[Opening The records section]
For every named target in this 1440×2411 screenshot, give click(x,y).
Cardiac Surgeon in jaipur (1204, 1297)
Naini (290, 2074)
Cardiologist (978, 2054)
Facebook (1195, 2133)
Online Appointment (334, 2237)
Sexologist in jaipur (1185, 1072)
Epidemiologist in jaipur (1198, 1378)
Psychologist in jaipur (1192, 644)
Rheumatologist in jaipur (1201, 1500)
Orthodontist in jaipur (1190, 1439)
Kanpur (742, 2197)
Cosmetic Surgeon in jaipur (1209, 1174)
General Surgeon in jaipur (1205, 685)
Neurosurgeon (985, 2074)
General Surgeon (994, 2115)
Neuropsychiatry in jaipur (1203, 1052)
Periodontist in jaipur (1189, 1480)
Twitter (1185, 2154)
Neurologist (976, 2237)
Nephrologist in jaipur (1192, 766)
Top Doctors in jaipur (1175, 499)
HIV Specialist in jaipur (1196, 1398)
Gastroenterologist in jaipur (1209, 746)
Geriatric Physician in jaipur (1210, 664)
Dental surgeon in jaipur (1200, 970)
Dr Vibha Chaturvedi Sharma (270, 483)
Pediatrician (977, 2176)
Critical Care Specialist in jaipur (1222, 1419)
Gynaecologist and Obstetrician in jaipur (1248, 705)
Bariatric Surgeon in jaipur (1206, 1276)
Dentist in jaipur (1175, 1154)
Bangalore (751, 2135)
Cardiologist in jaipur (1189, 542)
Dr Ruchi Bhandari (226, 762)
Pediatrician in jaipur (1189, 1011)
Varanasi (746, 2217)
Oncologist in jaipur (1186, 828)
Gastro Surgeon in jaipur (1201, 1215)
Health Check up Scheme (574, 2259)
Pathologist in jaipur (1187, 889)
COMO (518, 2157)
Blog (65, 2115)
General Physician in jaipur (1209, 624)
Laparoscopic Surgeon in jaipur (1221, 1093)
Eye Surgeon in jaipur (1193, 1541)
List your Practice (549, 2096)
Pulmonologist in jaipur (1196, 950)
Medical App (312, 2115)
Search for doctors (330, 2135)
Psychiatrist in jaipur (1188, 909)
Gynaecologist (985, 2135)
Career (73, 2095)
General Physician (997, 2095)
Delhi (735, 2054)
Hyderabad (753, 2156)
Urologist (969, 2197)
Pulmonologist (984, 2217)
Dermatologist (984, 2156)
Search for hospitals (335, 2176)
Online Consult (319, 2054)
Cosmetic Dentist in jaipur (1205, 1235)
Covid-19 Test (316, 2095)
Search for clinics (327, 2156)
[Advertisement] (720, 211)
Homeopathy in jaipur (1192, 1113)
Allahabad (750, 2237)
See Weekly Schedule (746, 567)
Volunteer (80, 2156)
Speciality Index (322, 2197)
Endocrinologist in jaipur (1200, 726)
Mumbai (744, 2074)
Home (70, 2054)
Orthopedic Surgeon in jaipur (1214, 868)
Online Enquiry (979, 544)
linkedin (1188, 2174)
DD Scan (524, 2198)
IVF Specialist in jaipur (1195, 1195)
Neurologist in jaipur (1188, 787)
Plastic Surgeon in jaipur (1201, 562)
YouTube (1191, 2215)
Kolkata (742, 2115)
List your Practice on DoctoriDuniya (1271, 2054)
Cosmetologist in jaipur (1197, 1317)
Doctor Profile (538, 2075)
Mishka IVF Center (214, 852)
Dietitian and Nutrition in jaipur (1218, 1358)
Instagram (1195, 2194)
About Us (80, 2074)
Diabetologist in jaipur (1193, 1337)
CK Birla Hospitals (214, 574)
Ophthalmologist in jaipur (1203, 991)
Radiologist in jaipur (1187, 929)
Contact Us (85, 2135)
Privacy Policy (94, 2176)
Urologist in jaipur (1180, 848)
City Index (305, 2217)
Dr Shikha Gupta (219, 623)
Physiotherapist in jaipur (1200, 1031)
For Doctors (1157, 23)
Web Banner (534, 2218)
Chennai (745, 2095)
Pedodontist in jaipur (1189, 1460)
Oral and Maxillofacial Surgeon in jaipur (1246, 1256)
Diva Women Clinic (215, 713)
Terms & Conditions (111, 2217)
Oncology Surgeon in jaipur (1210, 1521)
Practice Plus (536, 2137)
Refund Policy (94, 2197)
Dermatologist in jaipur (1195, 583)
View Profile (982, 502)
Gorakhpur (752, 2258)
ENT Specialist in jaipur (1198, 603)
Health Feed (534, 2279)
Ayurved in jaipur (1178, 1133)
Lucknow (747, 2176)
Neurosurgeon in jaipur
[Closing The records section]
▶ **What you will do**
Which lines above contain the word "your"? Copy all of them.

▶ **Solution below**
List your Practice (549, 2096)
List your Practice on DoctoriDuniya (1271, 2054)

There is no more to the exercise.